Forum du MAEP : Le Président Guelleh défend son bilan en matière de gouvernance et de droits humains
Le président Ismaïl Omar Guelleh a souligné ce vendredi les « progrès probants » de son pays en matière de gouvernance démocratique et économique, lors de la 35e session ordinaire du Forum des chefs d’Etat et de gouvernement du Mécanisme africain d’évaluation par les pairs (MAEP), réunie dans la capitale éthiopienne.
Prenant la parole devant ses homologues africains, le chef de l’Etat a salué « la volonté collective de poursuivre l’édification d’une gouvernance africaine efficiente ».
Dans un discours axé sur la restitution des résultats du Programme national d’actions (PNA) de Djibouti, le Président Guelleh a détaillé les avancées enregistrées dans les quatre piliers du MAEP : gouvernance politique, économique, d’entreprise et développement socio-économique.
Sur le plan politique, le président a évoqué le « respect des droits humains » et la consolidation de l’Etat de droit.
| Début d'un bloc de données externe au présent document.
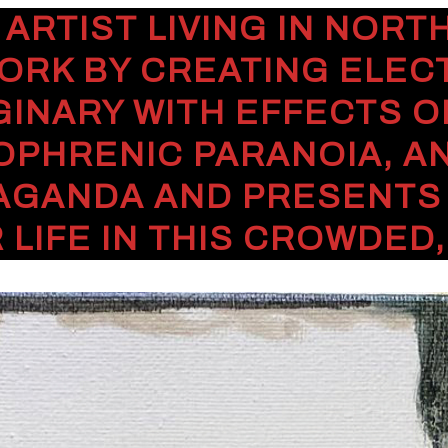
 ARTIST LIVING IN NOR
ORK BY CREATING ELEC
GINARY WITH EFFECTS O
OPHRENIC PARANOIA, A
AGANDA AND PRESENTS H
 LIFE IN THIS CROWDED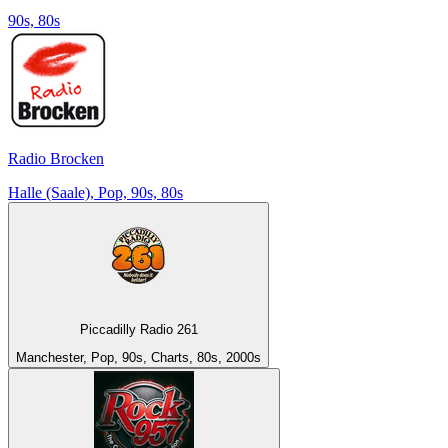
90s, 80s
Radio Brocken
Halle (Saale), Pop, 90s, 80s
Piccadilly Radio 261
Manchester, Pop, 90s, Charts, 80s, 2000s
Il a affirmé que le Parlement exerce « pleinement ses prérogatives » de contrôle de l’exécutif et que le pouvoir judiciaire fonctionne « de manière libre et indépendante ».
Il a également cité le renforcement des institutions constitutionnelles, notamment le Conseil constitutionnel, le Médiateur de la République et la Commission nationale des droits de l’homme.
Dans le domaine sociétal, le chef de l’Etat a souligné l’inscription, le 9 novembre 2025, de l’interdiction des mutilations génitales féminines dans la Constitution djiboutienne, mesure présentée comme un signal fort en faveur de la protection des femmes et des filles.
Le processus de décentralisation, engagé depuis plusieurs années, a par ailleurs accru l’autonomie des régions, notamment en matière de ressources humaines et financières.
Au chapitre économique, le Président Guelleh a rappelé que Djibouti avait ratifié en 2022 l’accord de la Zone de libre-échange continentale africaine (ZLECAf), destiné à renforcer l’intégration commerciale du continent.
Il a assuré que des progrès « conséquents » avaient été accomplis en matière de transparence et de gestion des finances publiques, notamment par le renforcement des organes de contrôle et de lutte contre la corruption.
Dans cette optique, l’Institut national de la statistique de Djibouti a été créé afin de produire des données « fiables et de qualité », conformément aux recommandations du MAEP.
S’agissant de la gouvernance d’entreprise, le président a inscrit les réformes engagées dans le cadre de la « Vision 2035 » nationale et de l’Agenda 2063 de l’Union africaine, avec pour objectif de dynamiser le secteur privé. Il a cité la mise en place d’un guichet unique et la modernisation du cadre réglementaire pour améliorer l’attractivité du climat des affaires.
Abordant le développement socio-économique, le Président Ismaïl Omar Guelleh a évoqué des « progrès majeurs » dans l’accès aux services sociaux de base et la protection sociale, dans un pays confronté à des défis structurels liés au chômage des jeunes et à la vulnérabilité climatique.
Il a mis en avant l’engagement de Djibouti dans la transition énergétique, notamment grâce à l’interconnexion à l’énergie hydraulique éthiopienne, complétée par des projets éoliens et solaires.
Enfin, le président a annoncé que certaines priorités (jeunesse, logement, migration) seraient intégrées au prochain Programme national d’actions. Djibouti a également révisé le cadre juridique encadrant le MAEP au niveau national afin d’y inclure une cinquième dimension relative à la « résilience de l’État face aux chocs et aux catastrophes ».
Créé en 2003 sous l’égide de l’Union africaine, le MAEP vise à promouvoir la bonne gouvernance à travers un système d’évaluation volontaire entre Etats membres.